Covas admite que não tem como conter violência
São Paulo, 25 (AE) - O governador Mário Covas (PSDB) admitiu hoje, em entrevista coletiva, que não há meios para conter a violência nas unidades da Fundação Estadual para o Bem-Estar do Menor (Febem). "Não tem como controlar, a não ser do jeito que se está fazendo", afirmou. "Estamos chegando ao limite de colocar a polícia". Ele disse que não pretende reforçar o policiamento no Complexo Imigrantes por causa da rebelião iniciada ontem à noite.
"A polícia tem mais coisas a fazer que a Febem, que tem quase 5 mil funcionários", afirmou. "Se eu coloco a polícia lá dentro, vai acontecer uma das duas coisas: ou a polícia entra em choque com as crianças e aí decorre o pior, ou a polícia fica desmoralizada e, daí para frente, não segura nada". Segundo ele, porém, a Polícia Militar vai fazer policiamento na unidade 24 horas por dia e poderá até haver uma ação interna, em casos extremos. "Dependendo da circunstância, (a tropa) entra mesmo", afirmou. "Você não pode ver matar, matar, matar e não tomar uma posição". Covas disse que as providências vão continuar "no ritmo que estavam". "Está-se fazendo o máximo possível, não faltam funcionários, dinheiro, equipamentos", afirmou. "O problema é que a cada dia chega um lote novo e isso faz parte de um contexto mais geral, de violência generalizada".
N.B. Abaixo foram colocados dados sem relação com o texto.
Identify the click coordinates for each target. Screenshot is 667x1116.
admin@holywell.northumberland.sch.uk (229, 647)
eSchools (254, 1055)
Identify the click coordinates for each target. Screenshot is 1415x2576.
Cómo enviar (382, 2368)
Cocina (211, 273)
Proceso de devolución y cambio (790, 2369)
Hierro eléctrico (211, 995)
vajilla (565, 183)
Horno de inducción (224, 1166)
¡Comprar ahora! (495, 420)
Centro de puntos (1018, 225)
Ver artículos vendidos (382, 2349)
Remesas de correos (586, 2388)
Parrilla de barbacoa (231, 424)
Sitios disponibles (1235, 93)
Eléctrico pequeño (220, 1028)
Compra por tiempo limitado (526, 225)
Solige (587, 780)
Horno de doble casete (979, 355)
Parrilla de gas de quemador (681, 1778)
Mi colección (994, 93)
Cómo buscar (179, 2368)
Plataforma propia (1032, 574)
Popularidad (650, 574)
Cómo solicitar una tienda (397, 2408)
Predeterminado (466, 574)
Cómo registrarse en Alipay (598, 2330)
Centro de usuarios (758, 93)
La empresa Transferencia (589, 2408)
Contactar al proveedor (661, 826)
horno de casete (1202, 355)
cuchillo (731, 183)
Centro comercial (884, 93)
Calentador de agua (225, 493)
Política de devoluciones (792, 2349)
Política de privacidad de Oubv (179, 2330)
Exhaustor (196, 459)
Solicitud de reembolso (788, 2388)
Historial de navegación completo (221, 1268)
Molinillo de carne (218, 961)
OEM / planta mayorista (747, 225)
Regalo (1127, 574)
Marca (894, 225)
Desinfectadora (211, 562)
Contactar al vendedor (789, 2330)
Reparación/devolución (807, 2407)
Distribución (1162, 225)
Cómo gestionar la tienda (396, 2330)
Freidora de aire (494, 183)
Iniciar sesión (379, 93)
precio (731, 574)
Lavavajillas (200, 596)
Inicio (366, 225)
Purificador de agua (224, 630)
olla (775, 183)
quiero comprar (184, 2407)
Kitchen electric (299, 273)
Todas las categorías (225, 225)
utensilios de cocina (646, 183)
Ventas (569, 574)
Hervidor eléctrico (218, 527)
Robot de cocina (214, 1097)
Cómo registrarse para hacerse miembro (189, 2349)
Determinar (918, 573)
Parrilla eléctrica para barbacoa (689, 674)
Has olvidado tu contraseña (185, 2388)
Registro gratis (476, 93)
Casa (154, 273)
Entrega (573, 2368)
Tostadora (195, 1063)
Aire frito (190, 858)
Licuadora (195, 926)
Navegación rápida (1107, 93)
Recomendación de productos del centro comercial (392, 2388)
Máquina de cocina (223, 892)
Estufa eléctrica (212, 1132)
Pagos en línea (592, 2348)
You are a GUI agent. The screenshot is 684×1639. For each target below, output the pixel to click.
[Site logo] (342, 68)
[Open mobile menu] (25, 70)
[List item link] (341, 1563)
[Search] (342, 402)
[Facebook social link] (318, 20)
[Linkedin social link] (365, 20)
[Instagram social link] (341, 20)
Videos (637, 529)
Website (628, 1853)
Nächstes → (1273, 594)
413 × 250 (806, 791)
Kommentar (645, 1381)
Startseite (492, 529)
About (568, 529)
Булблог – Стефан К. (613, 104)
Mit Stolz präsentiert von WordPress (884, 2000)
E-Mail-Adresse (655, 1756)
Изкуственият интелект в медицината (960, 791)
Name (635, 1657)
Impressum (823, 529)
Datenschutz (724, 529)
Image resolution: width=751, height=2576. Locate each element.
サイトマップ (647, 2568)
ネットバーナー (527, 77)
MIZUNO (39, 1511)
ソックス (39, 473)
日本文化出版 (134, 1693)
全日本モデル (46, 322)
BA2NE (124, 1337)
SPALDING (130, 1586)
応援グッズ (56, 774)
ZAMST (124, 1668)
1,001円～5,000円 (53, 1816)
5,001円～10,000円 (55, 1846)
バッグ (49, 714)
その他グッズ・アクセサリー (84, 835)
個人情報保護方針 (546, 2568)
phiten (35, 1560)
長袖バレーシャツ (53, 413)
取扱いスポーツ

De acordo com o governador, a construção de duas unidades em Franco da Rocha, município da região metropolitana, não deve ser concluída até janeiro, como previsto". A Justiça suspendeu o início das obras por causa de questões ambientais. "As duas unidades já deviam ter começado". Trabalho - Para a secretária de Assistência e Desenvolvimento Social Marta Godinho, a última rebelião revela "uma nova fase da violência em São Paulo". Segundo ela, já houve a fase da maconha, do crack e agora é a vez das gangues, que teriam desencadeado o mais recente protesto na Febem. "Desta vez nada indica que os funcionários da unidade tenham facilitado as fugas", disse.
Marta ainda não sabe avaliar o prejuízo das destruições causadas pelos menores na Unidade Imigrantes, mas considera a possibilidade de que os responsáveis trabalhem na reconstrução, como forma de ressarcir o Estado. "Vamos estudar juridicamente essa a possibilidade". A secretária reconhece que seria necessário desenvolver o acompanhamento psicológico dos jovens. "Eles têm muito ódio", diz. Para os próximos meses, porém, não há planos de contratação de psicólogos. Marta também admite que o modelo da Febem é ultrapassado. "Mas como a imprensa divulga muito as rebeliões, temos dificuldade para montar unidades menores no interior; as prefeituras rejeitam". A secretária reconhece que a qualidade de vida nas unidades não estimula a recuperação de infratores. "Justamente por isso queremos que os adolescentes trabalhem, produzam".